Auchenfranco Castle

Auchenfranco Castle Details

Auchenfranco Castle, faint earthworks of rectangular ditched motte said to have contained masonry

  • Closest To: Lochfoot, Cargenbridge, Dumfries
  • Access: S.O.A.C. Public Access
  • Grid Reference: NX892724

Auchenfranco Castle is a small rectangular earthwork which partially survives at the western end of Lochrutton Loch, west of Dumfries. It is fairly well-defined, with an external rampart and raised platform contained within a wide ditch, but the whole is much denuded and not easy to see from the ground. The occupants of the property were dismissive of it as a castle when I visited, and declined permission to photograph it. A different and larger earthwork at the other end of the loch, called “Moat” is most likely a Roman fortlet, and not associated with this site. In 1850, it was recorded that some masonry had survived, but had been removed to aid cultivation. None remains to be seen today.
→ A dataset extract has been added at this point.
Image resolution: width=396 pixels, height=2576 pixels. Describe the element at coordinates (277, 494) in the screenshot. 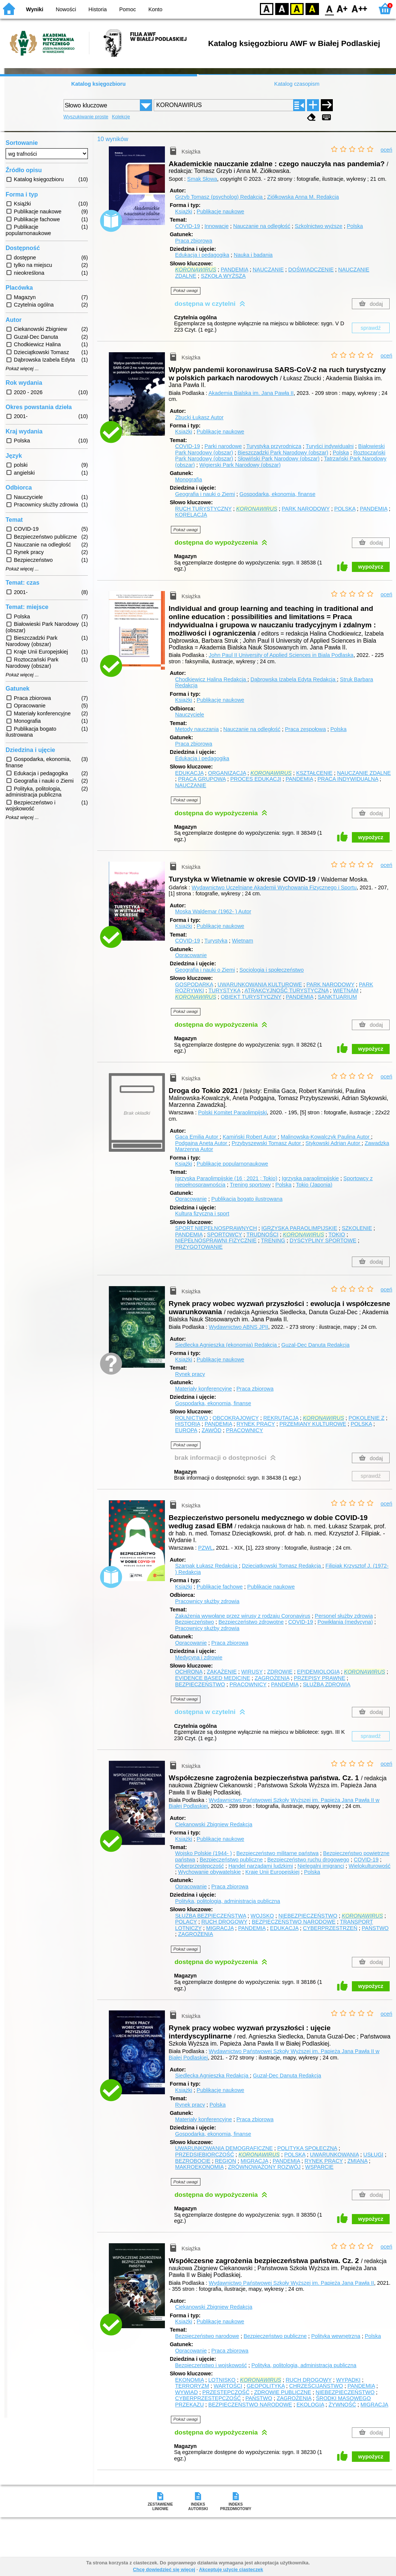 I see `Gospodarka, ekonomia, finanse` at that location.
The superiority of the lands of Auchenfranco were held by the Griersons of Lag from at least 1474, when Vedast Grierson resigned the superiority to his son Roger. The Griersons had presumably held the land from the Douglas Lords of Galloway up until that family’s fall in the 1450s. Roger fought at Sauchieburn in 1488 and died of his wounds soon afterwards, and his son Roger died at Flodden in 1514. In 1526 John Grierson held the superiority of “Auchinfranquhare”, and had a lengthy career, dying eventually in 1566. His eldest surviving son Roger signed the bond in support of the infant James VI, and eventually died in 1593. At about this time, Timothy Pont produced a map of Nithsdale which shows “Ackinfranko” as a modest tower near “Loch Ruttoun”. Roger’s son William married the daughter of William Maxwell, Lord Herries – it may be that Auchenfranco was given to Herries as part of the marriage agreement since in July 1601, part of “the £5 land of Auchenfranco called the Moit of Auchenfranco” was granted by William Herries to his wife upon their marriage. Subsequently, Auchenfranco is not named upon maps of the area, although an unnamed settlement is shown here on Blaeu’s mid 17th century map, and by Roy’s mid 18th century map this is known as Markland. In 1699 two Herries brothers are named as “of” Auchenfranco, and in the 19th century it was purchased after the death of a Maxwell of Auchenfranco.
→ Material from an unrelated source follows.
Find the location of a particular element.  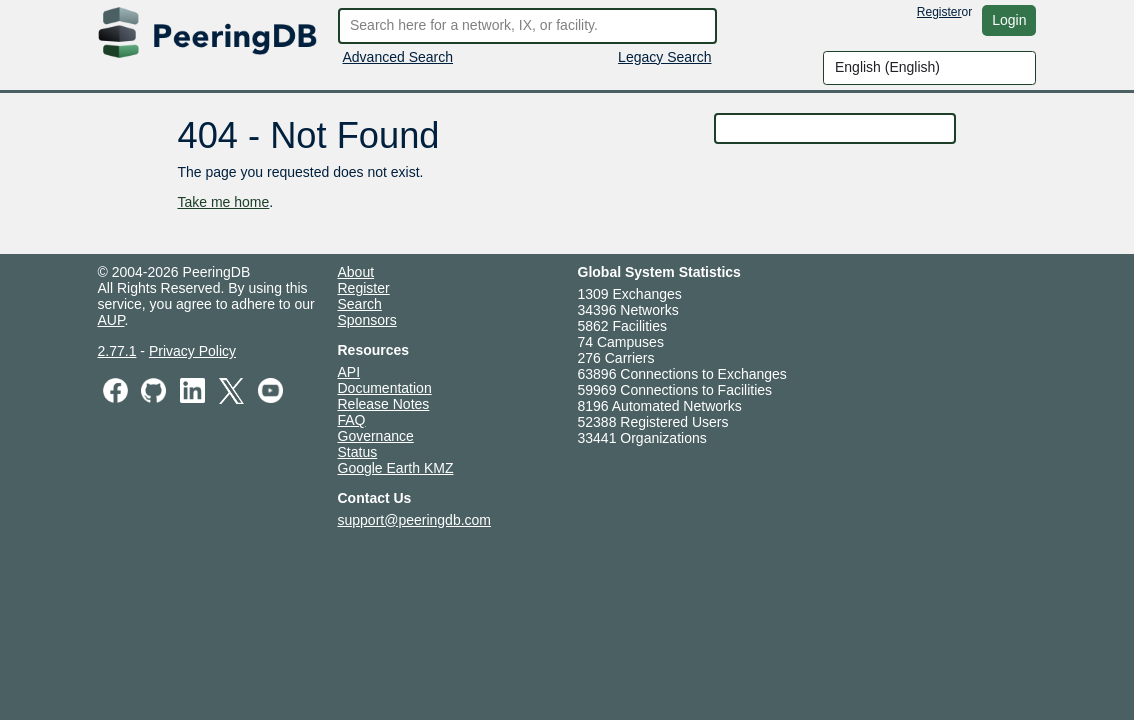 Sponsors is located at coordinates (367, 320).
It is likely that the earthwork represents a medieval period moated manor that was held as part of the Lordship of Galloway, one which remained the seat of a small estate farmed by the Griersons for the earls of Douglas. Whether there was ever a significant building at this date is unknown, but it seems probable that after the fall of the Douglases, the Griersons elected to proclaim their increased status by erecting a hall of some description, and this may have been a tower and courtyard similar to that at Lag itself. How long this tower remained in use is unknown, and what its eventual fate was, is also unknown – however it does at least appear to have remained in use after the 16th century wars with England. It may be the case that it was abandoned or fell into disrepair after it passed to the more powerful Herries family, and after the Union of the Crowns in 1603, being abandoned as anachronistic in favour of a more domesticised manor or farmhouse, and eventually the moated area itself fell into disuse.